Baby Boomer Women Drink
Alcohol for their Good Health
A study by the University’s Priority Research Centre for Gender, Health and Ageing, in collaboration with the Hunter Medical Research Institute’s (HMRI) Public Health Program, indicates that moderate consumption of alcohol in Baby Boomer women, in line with Australian alcohol guidelines*, is associated with better survival and quality of life.
Researchers conducted a national survey of 12,432 Baby Boomer women using data from the Australian Longitudinal Study on Women’s Health.
The women, who were aged 50 to 65 years when the study began, provided information on alcohol consumption and their health over six years by completing questionnaires.

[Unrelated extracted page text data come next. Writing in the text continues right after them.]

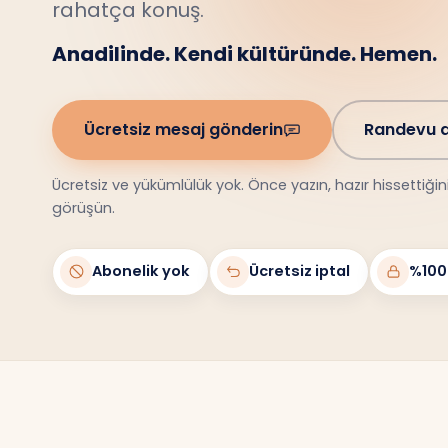
Anadilinde. Kendi kültüründe. Hemen.
Ücretsiz mesaj gönderin
Randevu a
Ücretsiz ve yükümlülük yok. Önce yazın, hazır hissettiği
görüşün.
Abonelik yok
Ücretsiz iptal
%100 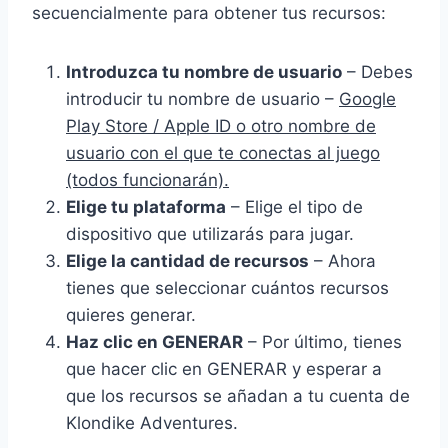
secuencialmente para obtener tus recursos:
Introduzca tu nombre de usuario
– Debes
introducir tu nombre de usuario –
Google
Play Store / Apple ID o otro nombre de
usuario con el que te conectas al juego
(todos funcionarán).
Elige tu plataforma
– Elige el tipo de
dispositivo que utilizarás para jugar.
Elige la cantidad de recursos
– Ahora
tienes que seleccionar cuántos recursos
quieres generar.
Haz clic en GENERAR
– Por último, tienes
que hacer clic en GENERAR y esperar a
que los recursos se añadan a tu cuenta de
Klondike Adventures.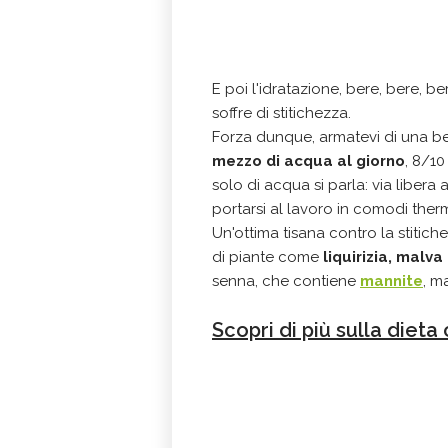
E poi l'idratazione, bere, bere, be
soffre di stitichezza.
Forza dunque, armatevi di una bel
mezzo di acqua al giorno
, 8/10
solo di acqua si parla: via libera a 
portarsi al lavoro in comodi ther
Un'ottima tisana contro la stitich
di piante come
liquirizia, malva
senna, che contiene
mannite
, m
Scopri di più sulla dieta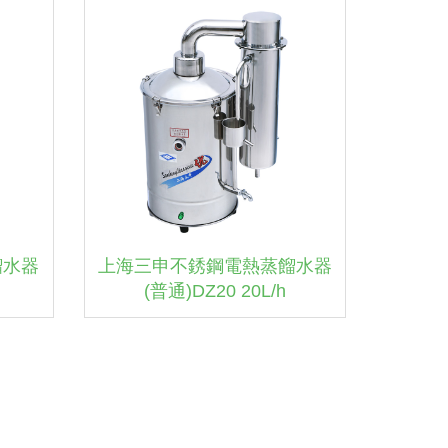
餾水器
上海三申不銹鋼電熱蒸餾水器
(普通)DZ20 20L/h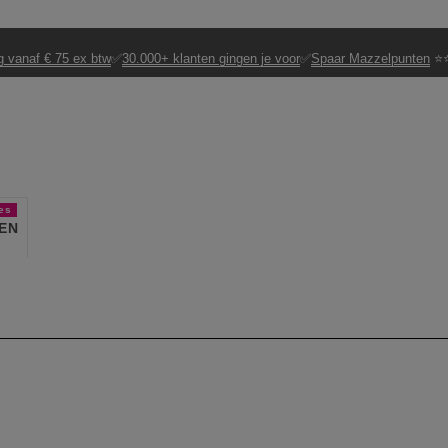
g vanaf € 75 ex btw
✅
30.000+ klanten gingen je voor
✅
Spaar Mazzelpunten
⭐⭐
es
EN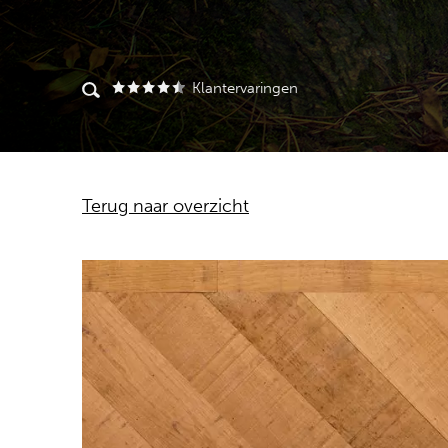
Klantervaringen
Terug naar overzicht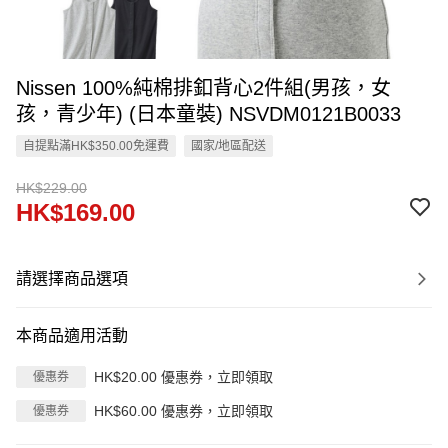
Nissen 100%純棉排釦背心2件組(男孩，女
孩，青少年) (日本童裝) NSVDM0121B0033
自提點滿HK$350.00免運費
國家/地區配送
HK$229.00
HK$169.00
請選擇商品選項
本商品適用活動
HK$20.00 優惠券，立即領取
優惠券
HK$60.00 優惠券，立即領取
優惠券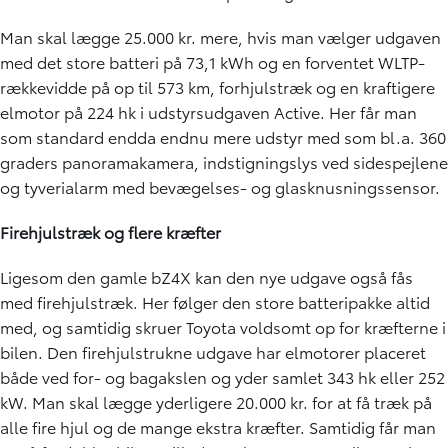
Man skal lægge 25.000 kr. mere, hvis man vælger udgaven
med det store batteri på 73,1 kWh og en forventet WLTP-
rækkevidde på op til 573 km, forhjulstræk og en kraftigere
elmotor på 224 hk i udstyrsudgaven Active. Her får man
som standard endda endnu mere udstyr med som bl.a. 360
graders panoramakamera, indstigningslys ved sidespejlene
og tyverialarm med bevægelses- og glasknusningssensor.
Firehjulstræk og flere kræfter
Ligesom den gamle bZ4X kan den nye udgave også fås
med firehjulstræk. Her følger den store batteripakke altid
med, og samtidig skruer Toyota voldsomt op for kræfterne i
bilen. Den firehjulstrukne udgave har elmotorer placeret
både ved for- og bagakslen og yder samlet 343 hk eller 252
kW. Man skal lægge yderligere 20.000 kr. for at få træk på
alle fire hjul og de mange ekstra kræfter. Samtidig får man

Results of the study, published in the Journal of the American Geriatrics Society in 2006, indicate that survival rates were lower in Baby Boomer women who did not consume alcohol. “The study was undertaken to determine whether women who drank alcohol according to Australian recommendations could continue doing so from age 60 years and beyond.
The data indicates that these guidelines can safely apply to these women at older ages. Indeed non drinkers and women who rarely drink had a significantly higher risk of dying than women who consumed a low intake of alcohol,” Centre Director, Professor Julie Byles, said.
“The health benefits that moderate alcohol consumption can provide are likely to be multiple. Alcohol use can be associated with psychological and social wellbeing which can be considered important health benefits in their own right.
The social and pleasurable benefits of drinking, as well as the improved appetite and nutrition that may accompany modest alcohol intake, could also play a role.
“However, our study was not designed to provide evidence to suggest that non-drinkers should take up alcohol consumption in older age.”
The study was funded by an HMRI Project Grant, supported by corporate and community donations to HMRI. HMRI is a partnership between the University of Newcastle, Hunter New England Health and the community.
* The National Health and Medical Research Council guidelines recommend that women drink no more than two standard drinks a day on average, no more than four standard drinks on any one day and have one or two alcohol-free days a week.